If there’s one thing I didn’t anticipate about my twenties, it’s the frequent (heck, it sometimes feels like non-stop) rejection. From jobs to relationships, our egos take a real knock.
In our student days we feel invincible, with few responsibilities and a whole world of possibilities ahead of us. I don’t know about you but I was pretty quickly knocked down a peg or two as soon as I started on my career search.
But as much as it sucks, I believe it’s not all bad and there’s a lot to be learnt from rejection. Here’s how to cope if you find yourself dismissed, spurned, rebuffed or turned-down in any aspect of your life.
Don’t take it personally
OK, easier said than done right? But bare with me. Being rejected feels like the most personal thing in the world, but it’s not. When it comes to jobs, usually it’s because someone else has something the company would benefit from, not that you are lacking. And when it comes to relationships? It’s not because there is something wrong with you: it’s because the situation just doesn’t work.
Derren Brown says in his book Happy that the stem of most of our unhappiness is from stories we craft in our own heads, which is totally true. Take this example: you don’t get the job you applied for. You tell yourself you’re not good enough for the role, that no one ever gives you a break. You start to dwell on the ‘fact’ it feels like you’re never going to achieve anything. But all this is based on assumptions by you. The reality? You applied for a job and didn’t get it. That’s it. It sucks, but that’s it.
Rejection doesn’t mean you’re not worthy. Remind yourself what being turned down really means, and don’t let it fester in your mind and feed on your insecurities.
Your vibe attracts your tribe
When you feel like you are constantly facing rejection it’s hard to keep your spirits up, but allowing negative energy to take over only breeds more bad vibes. Fact: people are attracted to positive people.
Over the past two years since graduating I think I’ve finally cracked the Big Secret when it comes to getting a job – people hire people they like. That’s why networking is such a ‘thing’. Focus on what you can do for other people rather than what they can do for you and I promise things will fall into place eventually.

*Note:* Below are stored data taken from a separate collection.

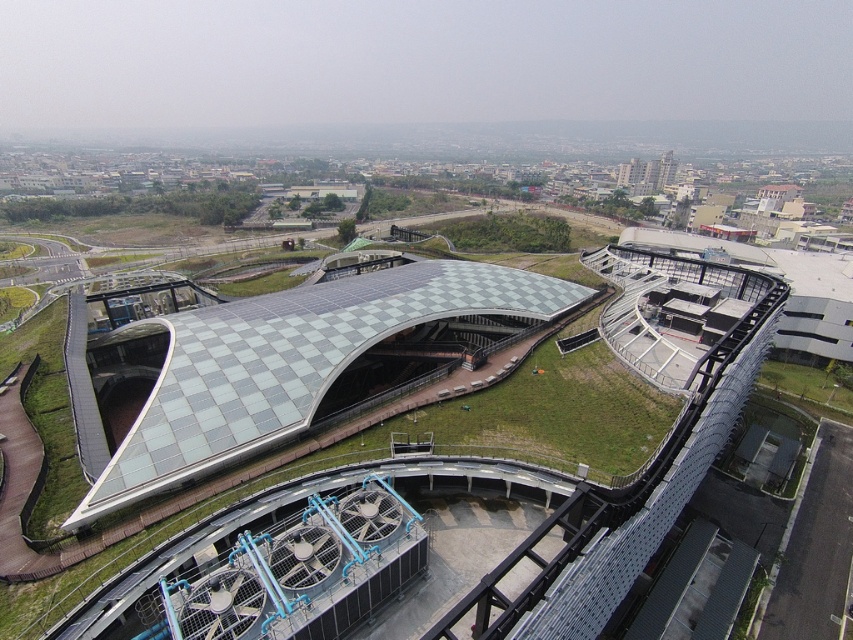 Question: Does checkered glass roof at center appear under green grass at lower right?

Choices:
 (A) no
 (B) yes

Answer: (A)

Question: Which of the following is the closest to the observer?

Choices:
 (A) green grass at lower right
 (B) checkered glass roof at center

Answer: (B)

Question: Is checkered glass roof at center to the left of green grass at lower right from the viewer's perspective?

Choices:
 (A) no
 (B) yes

Answer: (B)

Question: Among these points, which one is nearest to the camera?

Choices:
 (A) (152, 454)
 (B) (811, 394)

Answer: (A)

Question: Does checkered glass roof at center lie in front of green grass at lower right?

Choices:
 (A) yes
 (B) no

Answer: (A)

But what about relationship or friendship rejection? Don’t lose your shit. Keep the upper hand. Don’t drunk call them at 3am; don’t stalk their social media. And definitely, definitely don’t get your friends to stalk the new best friend’s/ girlfriend’s social media.
Don’t get bitter; get better
When people give you criticism it’s hard to take. I get it. But constructive criticism is the most useful gift anyone can give you. Take every let down as an opportunity to improve.
When I feel like I’m not getting anywhere, I like to think of all the famous people who didn’t find their break until later in life. Stephen King used to work a dead end job and live in a trailer, Samuel L. Jackson didn’t hit the big time until his 40s, and J.K Rowling was a suicidal single mum struggling to get by before becoming one of the most famous authors and richest women in the world.
The moral of their stories? There is always time. As long as you keep working hard and continue to strive to improve, then the world is your oyster (or lobster, as my aunt would say).
Get over it.
Seriously, stop dwelling on it. The more energy you put into negative feelings about yourself or others, the less you have to invest in working to better yourself and achieve your goals. When you feel down, remind yourself good things will come.
Remember: you’ve got this!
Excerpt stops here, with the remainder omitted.